● Task directions: Below are records to repeat exactly; copy them without the pictures.

* * * * *

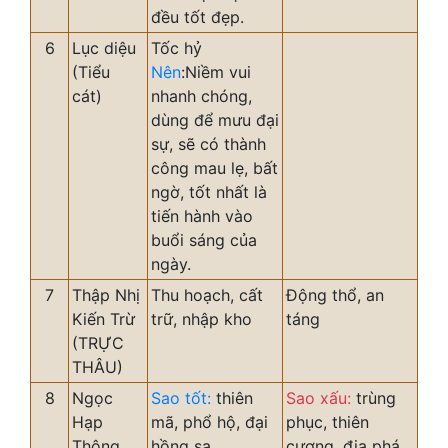
đều tốt đẹp.
6
Lục diệu
Tốc hỷ
(Tiểu
Nên
:Niềm vui
cát)
nhanh chóng,
dùng để mưu đại
sự, sẽ có thành
công mau lẹ, bất
ngờ, tốt nhất là
tiến hành vào
buổi sáng của
ngày.
7
Thập Nhị
Thu hoạch, cất
Động thổ, an
Kiến Trừ
trữ, nhập kho
táng
(TRỰC
THÂU)
8
Ngọc
Sao tốt:
thiên
Sao xấu:
trùng
Hạp
mã, phổ hộ, đại
phục, thiên
Thông
hồng sa
cương, địa phá,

* * * * *

● Written answer:
đều tốt đẹp.
6
Lục diệu
Tốc hỷ
(Tiểu
Nên
:Niềm vui
cát)
nhanh chóng,
dùng để mưu đại
sự, sẽ có thành
công mau lẹ, bất
ngờ, tốt nhất là
tiến hành vào
buổi sáng của
ngày.
7
Thập Nhị
Thu hoạch, cất
Động thổ, an
Kiến Trừ
trữ, nhập kho
táng
(TRỰC
THÂU)
8
Ngọc
Sao tốt:
thiên
Sao xấu:
trùng
Hạp
mã, phổ hộ, đại
phục, thiên
Thông
hồng sa
cương, địa phá,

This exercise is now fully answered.